TONER CARTRIDGES: “Eco-friendly” toner may be made with oils from corn, soy, and cotton seed. (source: Corn-Free Lifestyle)

VINYL – SOFT, MALLEABLE: Can be coated with corn oil or cornstarch to help prevent cracking. (source: News for Corn Avoiders)


ZEIN: Can be found as the water-insoluble coating on paper plates, paper cups, and cardboard cartons (ex: milk and juice containers). Can be extruded and rolled into a variety of plastic products. Could be used as a coating on disposable diapers, bed sheets, or tablecloths.May be used for soda bottles, plastic bags, foam cups, etc. New agricultural uses: as a mulch or fertilizer coating, or as an edible hay bale wrapper. New biomedical uses: as a component in tissue scaffolding needed for skin and bone regeneration. (one of my sources: http://www.vrg.org/blog/2010/12/13/zein-used-for-shellac-biodegradable-coatings-diapers%E2%80%A6/)

4 thoughts on “Where’s the Corn in Non-Food Products?
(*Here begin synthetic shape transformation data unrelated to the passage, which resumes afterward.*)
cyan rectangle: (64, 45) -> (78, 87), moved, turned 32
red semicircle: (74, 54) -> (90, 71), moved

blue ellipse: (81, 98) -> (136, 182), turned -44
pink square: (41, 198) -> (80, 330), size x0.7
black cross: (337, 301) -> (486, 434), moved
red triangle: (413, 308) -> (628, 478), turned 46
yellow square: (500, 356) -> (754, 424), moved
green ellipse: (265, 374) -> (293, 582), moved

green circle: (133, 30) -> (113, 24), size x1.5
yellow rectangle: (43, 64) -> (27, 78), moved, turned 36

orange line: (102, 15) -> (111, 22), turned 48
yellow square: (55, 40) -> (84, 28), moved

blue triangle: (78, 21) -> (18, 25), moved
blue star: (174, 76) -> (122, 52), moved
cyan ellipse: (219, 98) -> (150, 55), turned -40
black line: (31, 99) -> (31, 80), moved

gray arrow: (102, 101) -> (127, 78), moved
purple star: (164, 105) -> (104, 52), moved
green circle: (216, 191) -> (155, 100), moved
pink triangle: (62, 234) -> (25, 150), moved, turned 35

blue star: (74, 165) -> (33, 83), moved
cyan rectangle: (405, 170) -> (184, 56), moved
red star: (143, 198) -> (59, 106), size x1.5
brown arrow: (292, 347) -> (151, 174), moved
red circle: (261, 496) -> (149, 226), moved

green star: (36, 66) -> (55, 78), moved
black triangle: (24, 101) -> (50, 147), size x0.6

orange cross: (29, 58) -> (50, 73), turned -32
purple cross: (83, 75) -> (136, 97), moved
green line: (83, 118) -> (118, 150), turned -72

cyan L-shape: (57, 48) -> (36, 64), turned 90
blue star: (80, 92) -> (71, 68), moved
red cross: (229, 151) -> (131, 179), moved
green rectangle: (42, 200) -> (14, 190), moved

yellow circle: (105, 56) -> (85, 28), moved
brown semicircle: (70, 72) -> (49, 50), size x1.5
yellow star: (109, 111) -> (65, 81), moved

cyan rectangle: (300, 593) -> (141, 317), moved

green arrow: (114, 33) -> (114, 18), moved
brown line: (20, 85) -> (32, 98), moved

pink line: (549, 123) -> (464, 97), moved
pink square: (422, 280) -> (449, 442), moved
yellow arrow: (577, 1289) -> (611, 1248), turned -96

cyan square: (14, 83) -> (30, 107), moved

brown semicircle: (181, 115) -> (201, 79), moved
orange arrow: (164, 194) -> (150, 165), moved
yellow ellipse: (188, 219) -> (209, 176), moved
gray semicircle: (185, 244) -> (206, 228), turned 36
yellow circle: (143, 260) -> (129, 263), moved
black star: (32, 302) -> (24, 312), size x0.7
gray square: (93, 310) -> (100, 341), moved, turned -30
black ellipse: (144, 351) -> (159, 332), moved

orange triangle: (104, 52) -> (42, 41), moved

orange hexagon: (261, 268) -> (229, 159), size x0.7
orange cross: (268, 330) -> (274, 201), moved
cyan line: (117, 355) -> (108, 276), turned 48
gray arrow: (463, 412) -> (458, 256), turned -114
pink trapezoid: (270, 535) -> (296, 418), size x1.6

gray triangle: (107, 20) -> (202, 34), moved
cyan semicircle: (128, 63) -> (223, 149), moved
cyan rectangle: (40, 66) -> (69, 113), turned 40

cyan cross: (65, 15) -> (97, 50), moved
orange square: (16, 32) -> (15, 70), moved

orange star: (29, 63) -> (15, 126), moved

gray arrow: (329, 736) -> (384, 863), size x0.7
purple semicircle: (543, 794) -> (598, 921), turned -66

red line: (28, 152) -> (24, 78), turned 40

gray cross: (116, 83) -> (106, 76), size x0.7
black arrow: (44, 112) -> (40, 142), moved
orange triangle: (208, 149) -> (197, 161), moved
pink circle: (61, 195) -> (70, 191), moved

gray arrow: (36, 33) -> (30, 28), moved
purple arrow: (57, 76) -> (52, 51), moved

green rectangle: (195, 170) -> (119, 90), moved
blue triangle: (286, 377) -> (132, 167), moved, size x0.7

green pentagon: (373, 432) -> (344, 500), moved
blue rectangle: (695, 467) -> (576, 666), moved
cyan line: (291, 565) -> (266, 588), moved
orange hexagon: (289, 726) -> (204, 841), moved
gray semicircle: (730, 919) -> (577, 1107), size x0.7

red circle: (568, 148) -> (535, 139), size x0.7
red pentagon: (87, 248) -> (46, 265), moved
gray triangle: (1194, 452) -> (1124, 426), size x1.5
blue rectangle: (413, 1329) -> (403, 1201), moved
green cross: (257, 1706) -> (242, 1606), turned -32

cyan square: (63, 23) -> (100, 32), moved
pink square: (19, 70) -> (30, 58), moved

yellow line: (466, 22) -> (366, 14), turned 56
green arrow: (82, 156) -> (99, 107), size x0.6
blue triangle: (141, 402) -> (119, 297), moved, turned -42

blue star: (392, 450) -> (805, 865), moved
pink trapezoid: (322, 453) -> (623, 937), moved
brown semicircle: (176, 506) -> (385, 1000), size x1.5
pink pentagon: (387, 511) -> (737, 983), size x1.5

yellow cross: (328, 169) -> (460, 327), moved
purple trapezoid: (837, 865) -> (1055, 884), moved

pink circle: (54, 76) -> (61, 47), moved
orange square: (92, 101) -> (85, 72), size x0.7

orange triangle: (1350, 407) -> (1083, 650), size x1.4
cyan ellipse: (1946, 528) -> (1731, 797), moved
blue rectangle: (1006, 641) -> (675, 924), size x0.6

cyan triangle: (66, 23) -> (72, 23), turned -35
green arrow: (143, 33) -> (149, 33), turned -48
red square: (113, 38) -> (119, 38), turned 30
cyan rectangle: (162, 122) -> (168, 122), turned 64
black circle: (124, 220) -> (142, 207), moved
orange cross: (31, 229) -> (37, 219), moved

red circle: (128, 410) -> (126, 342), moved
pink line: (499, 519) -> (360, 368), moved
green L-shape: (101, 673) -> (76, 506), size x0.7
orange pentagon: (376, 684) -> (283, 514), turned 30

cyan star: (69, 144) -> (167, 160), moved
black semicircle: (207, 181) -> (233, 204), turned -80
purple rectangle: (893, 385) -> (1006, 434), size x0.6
  1. I’m not sure if you have come across this company but I thought I would let you know what I found out about Propanediol made by DuPont Tate & Lyle BioProducts. Made from corn and they have Zemea® Propanediol which makes this for cosmetics and personal care, food and flavors, laundry and household cleaners and Pharmaceutical and Dietary Supplements. Susterra® Propanediol which can replace petroleum based propylene glycol. Some products made with this are Polyurethanes, Unsaturated Polyester Resins a huge amount of products under this, Heat transfer fluids, Solar and Geothermal systems, Low temperature food safe fluids, Engine coolants and Deicing fluids. Here is their website http://www.duponttateandlyle.com/. This link is a PDF that shows that it is all corn based. http://www.duponttateandlyle.com/sites/default/files/Susterra%20LCA.pdf

    Karen Harris

  2. Thank you, thank you, thank you for this. I KNEW about cornstarch in gloves, but had forgotten, and couldn’t figure out what had re-triggered my hand rashes. Duh: I’d used plastic gloves recently for very brief periods each time while doing paint touch-ups.